(September 12 2012)

Belgium's first IOT 3D Printer in my garage ;)

A one weekend project went viral. Basically I just had my first 3D printer kit completed enough to start a new 3D print. And quickly noticed how cumbersome it all was sitting with a laptop in my garage and being able to monitor/start/stop a print remotely would be a nice thing to have. Also the power consumption started to worry me. A decent print would run for over 8 hours. And it required a PC running also throughout the whole process. If I could leverage a raspberry pi which consumes way less watts per our it would cut down on electricity costs as well.

After 2 days I had something that worked and named it Printerface and released all sources on github. It was connected to the internet, served a small web page and it could fully control the 3D printer. I didn't have time to style it properly and solely focused on getting all things working (purely functional hack). Upload an stl file. Home the printer, select file from previously uploaded gcode files. Start printing selected gcode file. All over the web. So you could control your printer with a laptop like seen in the demo video. But doing it with a smartphone was perfectly possible too. And you only needed to start the print. Once it was running your laptop could be switched off and the raspberry pi did all the work and it consumes roughly only 5Watts of power.
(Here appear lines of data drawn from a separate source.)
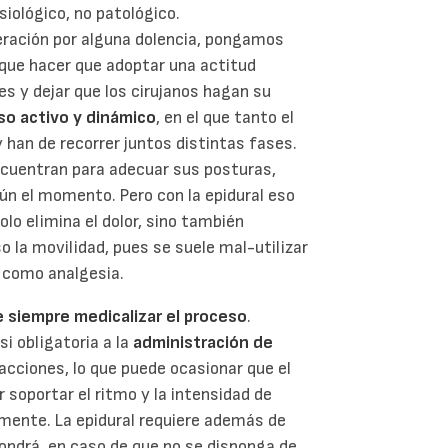
siológico, no patológico.
ración por alguna dolencia, pongamos
 que hacer que adoptar una actitud
s y dejar que los cirujanos hagan su
so activo y dinámico
, en el que tanto el
 han de recorrer juntos distintas fases.
ncuentran para adecuar sus posturas,
gún el momento. Pero con la epidural eso
lo elimina el dolor, sino también
o la movilidad, pues se suele mal-utilizar
 como analgesia.
ne siempre medicalizar el proceso
.
si obligatoria a la
administración de
racciones, lo que puede ocasionar que el
r soportar el ritmo y la intensidad de
lmente. La epidural requiere además de
pondrá, en caso de que no se disponga de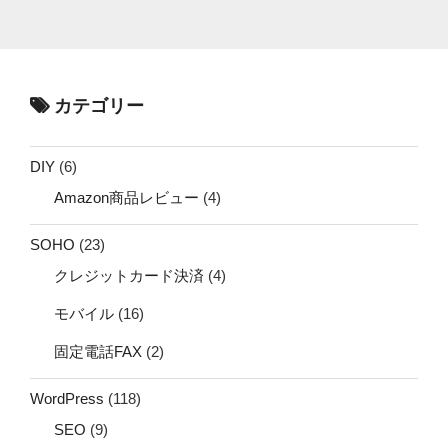
カテゴリー
DIY
(6)
Amazon商品レビュー
(4)
SOHO
(23)
クレジットカード決済
(4)
モバイル
(16)
固定電話FAX
(2)
WordPress
(118)
SEO
(9)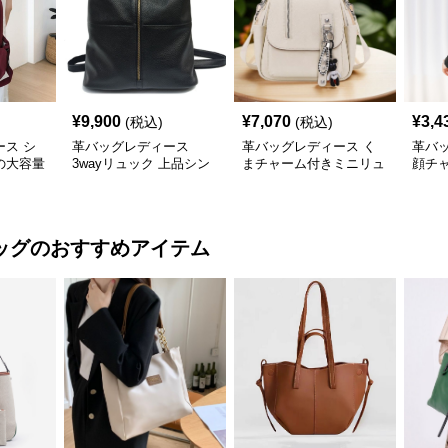
¥
9,900
¥
7,070
¥
3,4
(税込)
(税込)
ス シ
革バッグレディース
革バッグレディース く
革バ
の大容量
3wayリュック 上品シン
まチャーム付きミニリュ
顔チ
いかばん
プル
ックサック
ー切
ッグ
のおすすめアイテム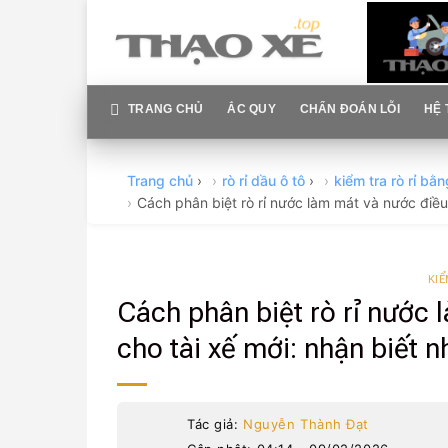
Skip
to
content
TRANG CHỦ
ẮC QUY
CHẨN ĐOÁN LỖI
HỆ 
Trang chủ
›
rò rỉ dầu ô tô
›
kiểm tra rò rỉ bằ
Cách phân biệt rò rỉ nước làm mát và nước điề
KIỂ
Cách phân biệt rò rỉ nước
cho tài xế mới: nhận biết 
Tác giả:
Nguyễn Thành Đạt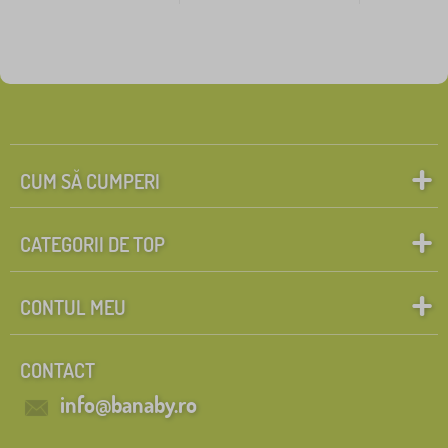
CUM SĂ CUMPERI
CATEGORII DE TOP
CONTUL MEU
CONTACT
info@banaby.ro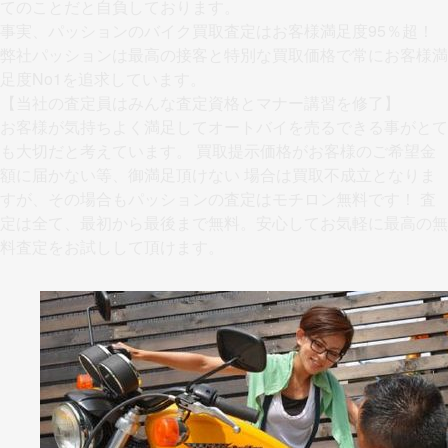
てのことだと自負しております。
事実、パッションのバイク買取査定はお客様満足度95％超！
弊社パッションは最高の接客と特別な買取価格で常にお客様満
足度No1を追求しています。
【当社の査定員はみんな査定資格とマナー講習を修了】
お客様が気持ちよく満足してオートバイを売るできる事がとて
も大切だと考えています。 買取提示価格がお客様のご希望金
額に届かない等、御満足頂けない 場合は買取不成立となりま
すが、その場合もパッションの査定はモチロン無料です！ 査
定は全て、最初から最後まで無料。安心してお気軽に最高の無
料査定をお試しして頂けます。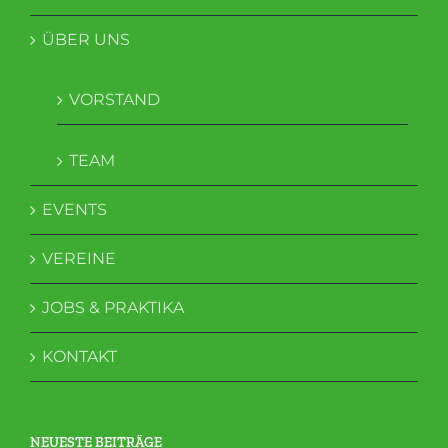
ÜBER UNS
VORSTAND
TEAM
EVENTS
VEREINE
JOBS & PRAKTIKA
KONTAKT
NEUESTE BEITRÄGE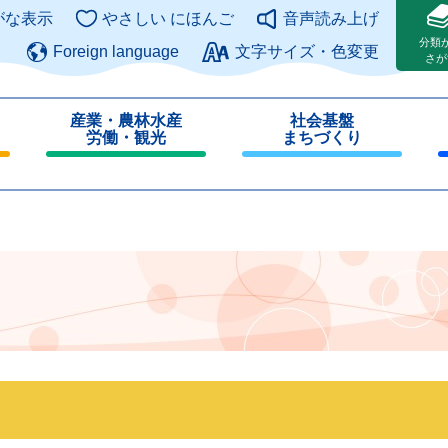
このページの本文へ
がな表示
やさしい にほんご
音声読み上げ
分類
Foreign language
文字サイズ・色変更
さが
産業・農林水産
社会基盤
労働・観光
まちづくり
閉
閉
じ
じ
る
る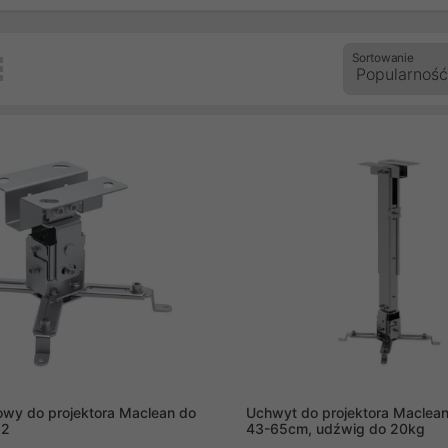
Sortowanie
owy do projektora Maclean do
Uchwyt do projektora Maclea
82
43-65cm, udźwig do 20kg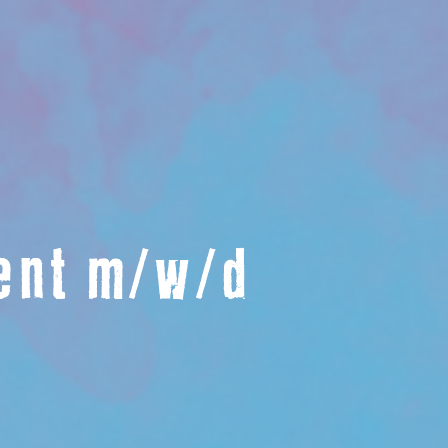
ent m/w/d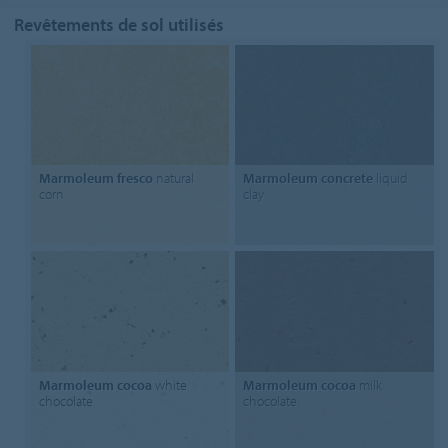
Revêtements de sol utilisés
Marmoleum fresco
natural
Marmoleum concrete
liquid
corn
clay
Marmoleum cocoa
white
Marmoleum cocoa
milk
chocolate
chocolate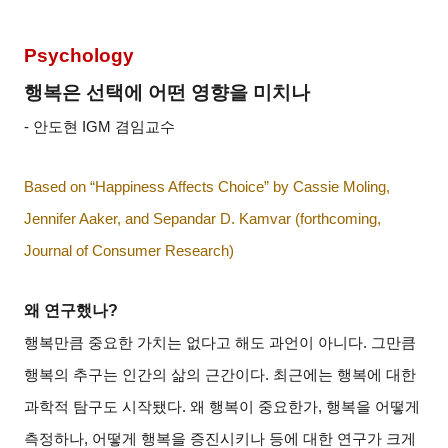
Psychology
행복은 선택에 어떤 영향을 미치나
-
안도현
IGM
겸임교수
Based on “Happiness Affects Choice” by Cassie Moling,
Jennifer Aaker, and Sepandar D. Kamvar (forthcoming,
Journal of Consumer Research)
왜 연구했나
?
행복만큼 중요한 가치는 없다고 해도 과언이 아니다
.
그만큼
행복의 추구는 인간의 삶의 근간이다
.
최근에는 행복에 대한
과학적 탐구도 시작됐다
.
왜 행복이 중요한가
,
행복을 어떻게
측정하나
,
어떻게 행복을 증진시키나 등에 대한 연구가 크게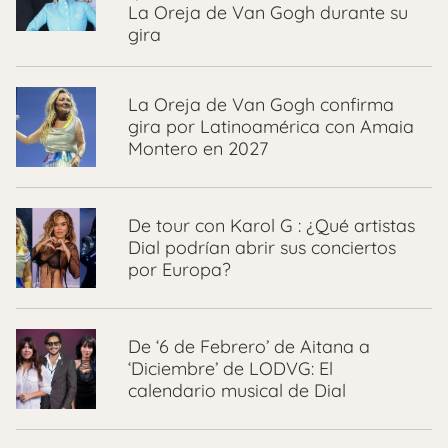
La Oreja de Van Gogh durante su
gira
La Oreja de Van Gogh confirma
gira por Latinoamérica con Amaia
Montero en 2027
De tour con Karol G : ¿Qué artistas
Dial podrían abrir sus conciertos
por Europa?
De ‘6 de Febrero’ de Aitana a
‘Diciembre’ de LODVG: El
calendario musical de Dial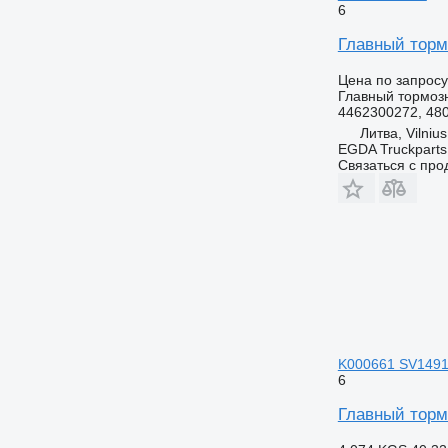
6
Главный торм
Цена по запросу
Главный тормоз
4462300272, 48
Литва, Vilnius
EGDA Truckparts
Связаться с пр
K000661 SV1491 д
6
Главный тормо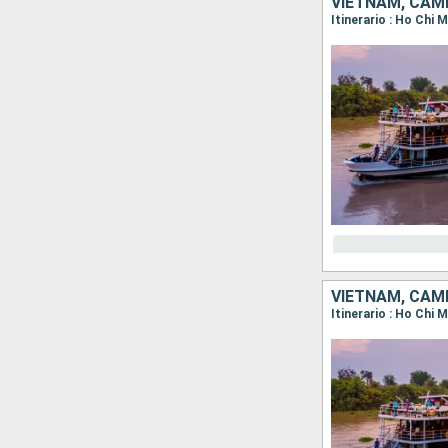
VIETNAM, CAM
VIETNAM, CAM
Demo of the fully working setup with Printerface.

This demo video triggered some articles on hackaday and various blogs. And even landed me in an article in Wired magazine.

A few weeks later the first working version of Octoprint was released. And ofcourse they had way more features and a nicer gui so I discontinued my work on printerface. Basically they we're ahead but wanted to release a more polished version of the concept. Which they did. To this day Octoprint is the ultimate and nicest way to control your printer via the internet. Still glad I can truly say I was one of the pioneers back in the early 3D printing days ;).